20TH World AIDS Day (1988-2008)

Today, we join millions of people around the world in observing World AIDS Day. This year marks the 20th anniversary of this important annual global event. We have come a long way in the fight against this scourge since the very first World AIDS Day was observed in 1988.

Here in Ethiopia, we have been breaking many barriers in building a well-integrated and participatory response to the pandemic. As documented in the latest 2008 UNAIDS report issued last week, HIV prevalence rates have declined slightly in urban areas and stabilised in rural regions of our country. Over the past year, we have been able to reach and, in some cases, exceed our own national targets in scaling up the delivery of life-saving HIVAIDS prevention treatment, care and support services in collaboration with a host of international partners. The results have been encouraging. Over 300 additional new service delivery sites providing AIDS services have been established throughout the country, bringing the total numbers to 1,336 sites providing HIV/AIDS Counseling and Testing services, 384 antiretroviral therapy (ART) delivery sites and 317 facilities providing prevention of mother-to-child treatment (PMTCT). The number of Ethiopians living with HIV now receiving ART has increased from a mere 1 percent three years ago to over 54.5 percent this year. Today, over 120,000 people are receiving treatment. We have also seen a dramatic rise in the number of people using counselling and testing services --over 4.5 million people over the last year and over 900, 000 in the last month alone. This is an encouraging indication that our concerted efforts to promote HIV/AIDS awareness and to combat stigma and discrimination are bearing fruit. Close to 300, 000 HIV/AIDS orphans and vulnerable children have also been reached with care and support services through a variety of programs

Of course, much more needs to be done. Recognising the relatively slower progress made in expanding the reach of vital PMTCT services, we have set ambitious targets for the coming year and are mobilising to address the systemic bottlenecks encountered in delivering this life-saving intervention to infected pregnant mothers. Likewise, much must be done to step up our prevention efforts through more effective and broader community mobilization. By the end of this year, we expect to have trained and deployed over 6,000 additional health extension workers (HEW) throughout the country. This will bring the total of HEW posted to 30,000 which will enable us to meet our national target of two health workers per village. We can expect that this significant boost to our health workforce will translate into significant expansion of effective prevention services.

But we also acknowledge the challenges ahead. Reaching the goal of Universal Access to comprehensive HIV/AIDS services, sustaining this access over the long-term and bolstering prevention programs to address new infection rates -- which remain unacceptably high -- will all require substantial additional resources and the continued concerted efforts of all stakeholders.

We have seen how good governance and leadership at all levels have been critical for the significant results achieved to date. It is thus, fitting that the chosen theme for this year’s World AIDS Day moves beyond last year’s focus on leadership to encompass both ‘empowerment’ and ‘delivery’ – two key ingredients to the creation of sustained participatory leadership at all levels. Delivering on our promise will require the empowerment of our citizenry, and particularly our young women and men, who remain among the most vulnerable to the disease.

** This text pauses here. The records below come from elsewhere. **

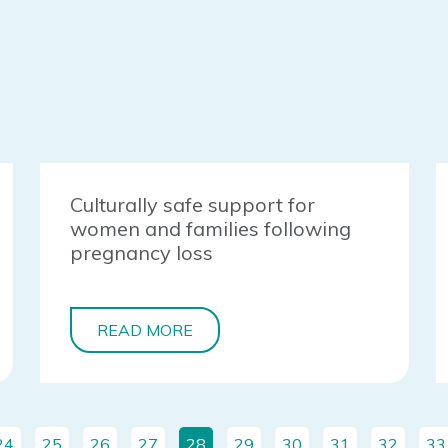
Culturally safe support for
women and families following
pregnancy loss
READ MORE
24
25
26
27
28
29
30
31
32
33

Thus, as we celebrate the gains made through effective leadership on this 20th anniversary, we should also be reminded that a significant proportion of our young citizens have not known a world free of AIDS. We must, therefore, focus special attention on the empowerment of our youth. We must enable them to become themselves the leaders of the positive behavior change that is needed to break the back of this pandemic. Young women and mothers, in particular, need to be empowered to take charge of their own health, including through the provision of accurate information on how they can protect themselves and their children from infection.

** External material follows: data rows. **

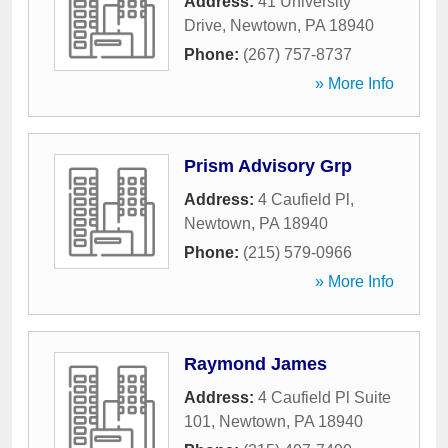
Address:
41 University
Drive
,
Newtown
,
PA
18940
Phone:
(267) 757-8737
» More Info
Prism Advisory Grp
Address:
4 Caufield Pl
,
Newtown
,
PA
18940
Phone:
(215) 579-0966
» More Info
Raymond James
Address:
4 Caufield Pl Suite
101
,
Newtown
,
PA
18940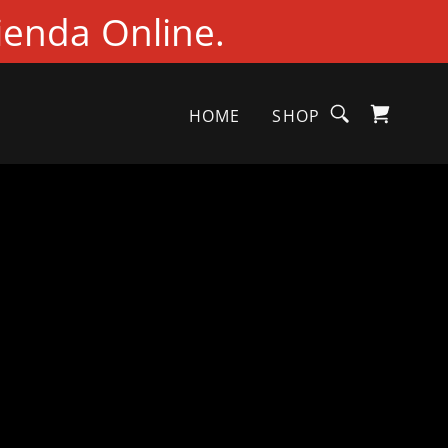
ienda Online.
HOME
SHOP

Indeed, Ethiopia’s young men and women hold the promise of our future, constituting as they do the vast reservoir of our nation’s productive force and creative energy. We must, therefore, tap on this enormous potential by promoting a new generation of leaders to envision and work towards the realization of a world free of the burden of this terrible scourge. This will also be key to achieving our broader development goals and sustaining the spirit of rising aspirations embodied in the new millennium’s Ethiopian Renaissance.